Giter Site home page Giter Site logo

utnnproject / torch-ac Goto Github PK

View Code? Open in Web Editor NEW

This project forked from lcswillems/torch-ac

0.0 0.0 0.0 19 KB

Recurrent and multi-process PyTorch implementation of deep reinforcement Actor-Critic algorithms A2C and PPO

License: MIT License

Python 100.00%

torch-ac's Introduction

PyTorch Actor-Critic deep reinforcement learning algorithms: A2C and PPO

The torch_ac package contains the PyTorch implementation of two Actor-Critic deep reinforcement learning algorithms:

Note: An example of use of this package is given in the rl-starter-files repository. More details below.

Features

  • Recurrent policies
  • Reward shaping
  • Handle observation spaces that are tensors or dict of tensors
  • Handle discrete action spaces
  • Observation preprocessing
  • Multiprocessing
  • CUDA

Installation

pip3 install torch-ac

Note: If you want to modify torch-ac algorithms, you will need to rather install a cloned version, i.e.:

git clone https://github.com/lcswillems/torch-ac.git
cd torch-ac
pip3 install -e .

Package components overview

A brief overview of the components of the package:

  • torch_ac.A2CAlgo and torch_ac.PPOAlgo classes for A2C and PPO algorithms
  • torch_ac.ACModel and torch_ac.RecurrentACModel abstract classes for non-recurrent and recurrent actor-critic models
  • torch_ac.DictList class for making dictionnaries of lists list-indexable and hence batch-friendly

Package components details

Here are detailled the most important components of the package.

torch_ac.A2CAlgo and torch_ac.PPOAlgo have 2 methods:

  • __init__ that may take, among the other parameters:
    • an acmodel actor-critic model, i.e. an instance of a class inheriting from either torch_ac.ACModel or torch_ac.RecurrentACModel.
    • a preprocess_obss function that transforms a list of observations into a list-indexable object X (e.g. a PyTorch tensor). The default preprocess_obss function converts observations into a PyTorch tensor.
    • a reshape_reward function that takes into parameter an observation obs, the action action taken, the reward reward received and the terminal status done and returns a new reward. By default, the reward is not reshaped.
    • a recurrence number to specify over how many timesteps gradient is backpropagated. This number is only taken into account if a recurrent model is used and must divide the num_frames_per_agent parameter and, for PPO, the batch_size parameter.
  • update_parameters that first collects experiences, then update the parameters and finally returns logs.

torch_ac.ACModel has 2 abstract methods:

  • __init__ that takes into parameter an observation_space and an action_space.
  • forward that takes into parameter N preprocessed observations obs and returns a PyTorch distribution dist and a tensor of values value. The tensor of values must be of size N, not N x 1.
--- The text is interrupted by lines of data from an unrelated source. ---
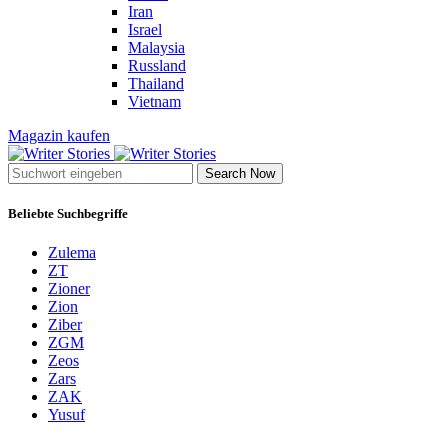
Iran
Israel
Malaysia
Russland
Thailand
Vietnam
Magazin kaufen
Search Now
Beliebte Suchbegriffe
Zulema
ZT
Zioner
Zion
Ziber
ZGM
Zeos
Zars
ZAK
Yusuf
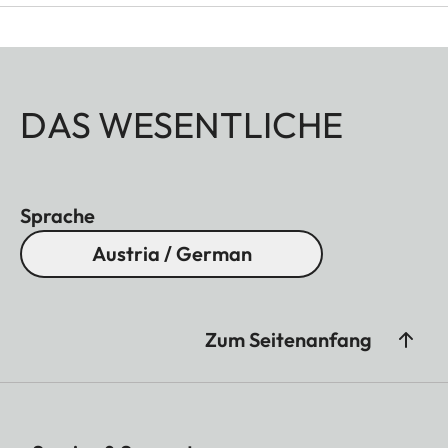
DAS WESENTLICHE
Sprache
Austria / German
Zum Seitenanfang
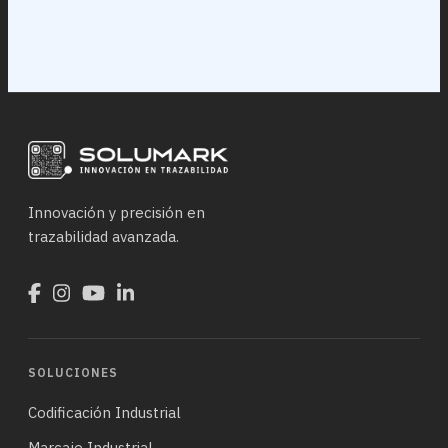
Innovación y precisión en
trazabilidad avanzada.
SOLUCIONES
Codificación Industrial
Marcaje Industrial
torch_ac.RecurrentACModel has 3 abstract methods:

  • __init__ that takes into parameter the same parameters than torch_ac.ACModel.
  • forward that takes into parameter the same parameters than torch_ac.ACModel along with a tensor of N memories memory of size N x M where M is the size of a memory. It returns the same thing than torch_ac.ACModel plus a tensor of N memories memory.
  • memory_size that returns the size M of a memory.

Note: The preprocess_obss function must return a list-indexable object (e.g. a PyTorch tensor). If your observations are dictionnaries, your preprocess_obss function may first convert a list of dictionnaries into a dictionnary of lists and then make it list-indexable using the torch_ac.DictList class as follow:

>>> d = DictList({"a": [[1, 2], [3, 4]], "b": [[5], [6]]})
>>> d.a
[[1, 2], [3, 4]]
>>> d[0]
DictList({"a": [1, 2], "b": [5]})

Note: if you use a RNN, you will need to set batch_first to True.

Examples

Examples of use of the package components are given in the rl-starter-scripts repository.

Example of use of torch_ac.A2CAlgo and torch_ac.PPOAlgo

...

algo = torch_ac.PPOAlgo(envs, acmodel, args.frames_per_proc, args.discount, args.lr, args.gae_lambda,
                        args.entropy_coef, args.value_loss_coef, args.max_grad_norm, args.recurrence,
                        args.optim_eps, args.clip_eps, args.epochs, args.batch_size, preprocess_obss)

...

exps, logs1 = algo.collect_experiences()
logs2 = algo.update_parameters(exps)

More details here.

Example of use of torch_ac.DictList

torch_ac.DictList({
    "image": preprocess_images([obs["image"] for obs in obss], device=device),
    "text": preprocess_texts([obs["mission"] for obs in obss], vocab, device=device)
})

More details here.

Example of implementation of torch_ac.RecurrentACModel

class ACModel(nn.Module, torch_ac.RecurrentACModel):
    ...

    def forward(self, obs, memory):
        ...

        return dist, value, memory

More details here.

Examples of preprocess_obss functions

More details here.

torch-ac's People

Contributors

lcswillems avatar

Recommend Projects

  • React photo React

    A declarative, efficient, and flexible JavaScript library for building user interfaces.

  • Vue.js photo Vue.js

    ๐Ÿ–– Vue.js is a progressive, incrementally-adoptable JavaScript framework for building UI on the web.

  • Typescript photo Typescript

    TypeScript is a superset of JavaScript that compiles to clean JavaScript output.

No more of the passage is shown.